Westfield's parent company, French commercial real estate company Unibail-Rodamco-Westfield, announced plans last year to sell off two dozen of its U.S. malls, including the San Francisco Centre, to focus exclusively on the company's European properties.

In a prepared statement, San Francisco Mayor London Breed said Westfield's exit from the San Francisco Centre was "something that has been coming for some time."

"We've had numerous conversations with Westfield about the future of this site, and it's been clear that they did not have a long-term commitment to San Francisco as they look to withdraw entirely from the United States market," said Breed. "With new management, we will have an opportunity to pursue a new vision for this space that focuses on what the future of Downtown San Francisco can be. Whether that's attracting new types of business or educational institutions, or creating a totally different experience, we need to be open to what's possible. Retail is changing, and we will adapt to diversify and better use spaces in our Downtown area. This is at the heart of what we are trying to create in San Francisco as we move forward."

Breed said the remaining stores at the mall would remain open under the new management.

Marisa Rodriguez, CEO of SF business group Union Square Alliance, also said that while the news of the San Francisco Centre going into receivership was not unexpected, it also provides new opportunities for the property.

"New ownership will provide an opening for this iconic space to bring in new energy and new innovative programming to meet new audiences as the area continues to adapt Post-pandemic," said Rodriguez. These opportunities are clearly not possible under the current situation. Also, it is important to note that at the moment, this news represents no loss of jobs nor closing of individual tenants."

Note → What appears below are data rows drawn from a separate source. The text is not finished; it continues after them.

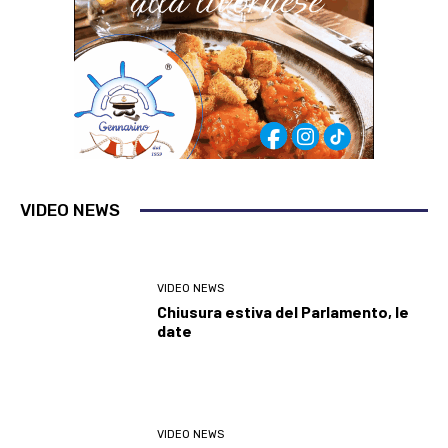
VIDEO NEWS
VIDEO NEWS
Chiusura estiva del Parlamento, le
date
VIDEO NEWS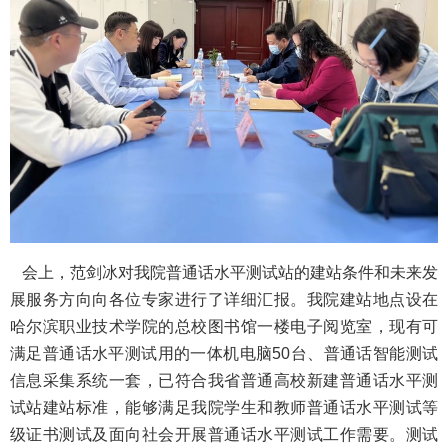
会上，范剑冰对我院普通话水平测试站的建站条件和未来发
展服务方向向各位专家进行了详细汇报。我院建站地点设在
哈尔滨职业技术学院的总校图书馆一楼电子阅览室，现有可
满足普通话水平测试用的一体机电脑50台、普通话智能测试
信息采集系统一套，已符合我省普通高校新建普通话水平测
试站建站标准，能够满足我院学生和教师普通话水平测试等
级证书测试及面向社会开展普通话水平测试工作需要。测试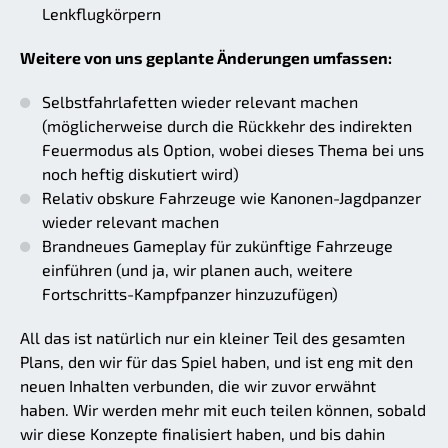
Lenkflugkörpern
Weitere von uns geplante Änderungen umfassen:
Selbstfahrlafetten wieder relevant machen
(möglicherweise durch die Rückkehr des indirekten
Feuermodus als Option, wobei dieses Thema bei uns
noch heftig diskutiert wird)
Relativ obskure Fahrzeuge wie Kanonen-Jagdpanzer
wieder relevant machen
Brandneues Gameplay für zukünftige Fahrzeuge
einführen (und ja, wir planen auch, weitere
Fortschritts-Kampfpanzer hinzuzufügen)
All das ist natürlich nur ein kleiner Teil des gesamten
Plans, den wir für das Spiel haben, und ist eng mit den
neuen Inhalten verbunden, die wir zuvor erwähnt
haben. Wir werden mehr mit euch teilen können, sobald
wir diese Konzepte finalisiert haben, und bis dahin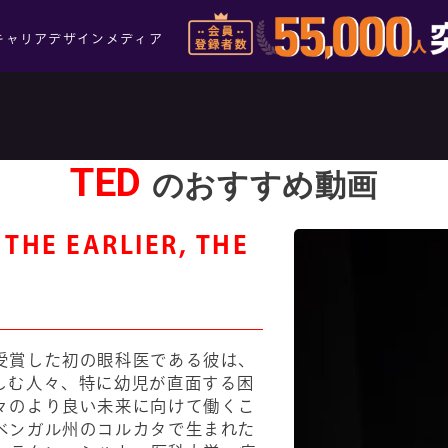
キャリアデザインメディア
TED
のおすすめ動画
THE EARLIER, THE
受賞した初の眼科医である彼は、
しむ人々、特に幼児が直面する困
々のより良い未来に向けて働くこ
ベンガル州のコルカタで生まれた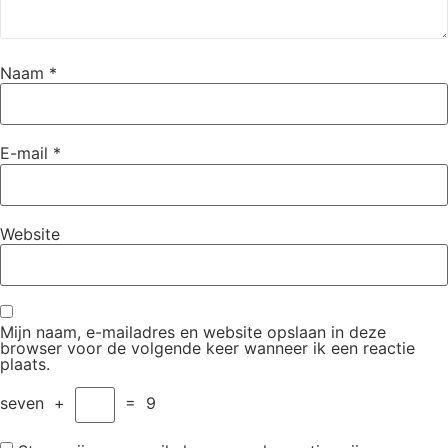
Naam
*
E-mail
*
Website
Mijn naam, e-mailadres en website opslaan in deze
browser voor de volgende keer wanneer ik een reactie
plaats.
seven
+
=
9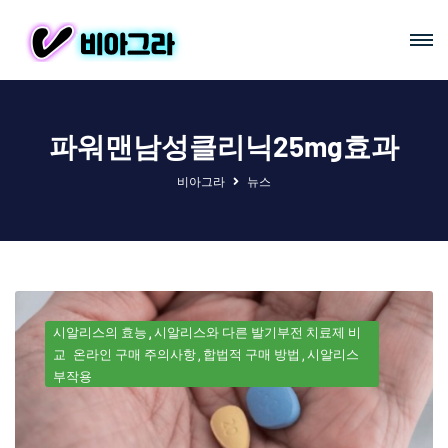
파워맨남성클리닉25mg효과
비아그라
뉴스
시알리스의 효능
시알리스와 다른 발기부전 치료제 비
교
온라인 구매 주의사항
합법적 구매 방법
시알리스
부작용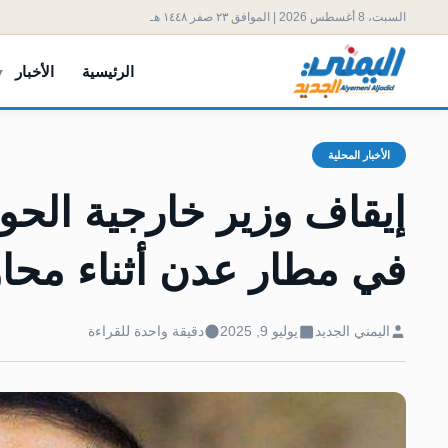
السبت، 8 أغسطس 2026 | الموافق ٢٣ صفر ١٤٤٨ هـ
الرئيسية
الأخبار
الأخبار المحلية
إيقاف وزير خارجية الح
في مطار عدن أثناء محاول
اليمني الجديد
يوليو 9, 2025
دقيقة واحدة للقراءة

Earlier this month, the investment firm that owns Hilton San Francisco Union Square and Parc 55 hotels said it had ceased payments on a $725 million loan as looks to reduce its presence in the city. Park Hotels and Resorts CEO Thomas Baltimore, Jr., said that San Francisco's "path to recovery remains clouded and elongated by major challenges" including office vacancies caused by companies letting employees work-from-home, a "weaker than expected citywide convention calendar" through 2027 and "concerns over street conditions."

Retail and hospitality have been hit hard in downtown San Francisco which has seen a wave of businesses leaving the area. San Francisco Standard has tracked at least 20 closures of major stores since 2020.

When Nordstrom announced it was leaving the Wesfield Center last month, Unibail-Rodamco-Westfield said it had urged city leaders for many years to find solutions to the"deteriorating situation" and "rampant criminal activity" in the area.

"The current environment is not sustainable for the community, or businesses, and we are hopeful the City will implement the changes that are so urgently needed," it said.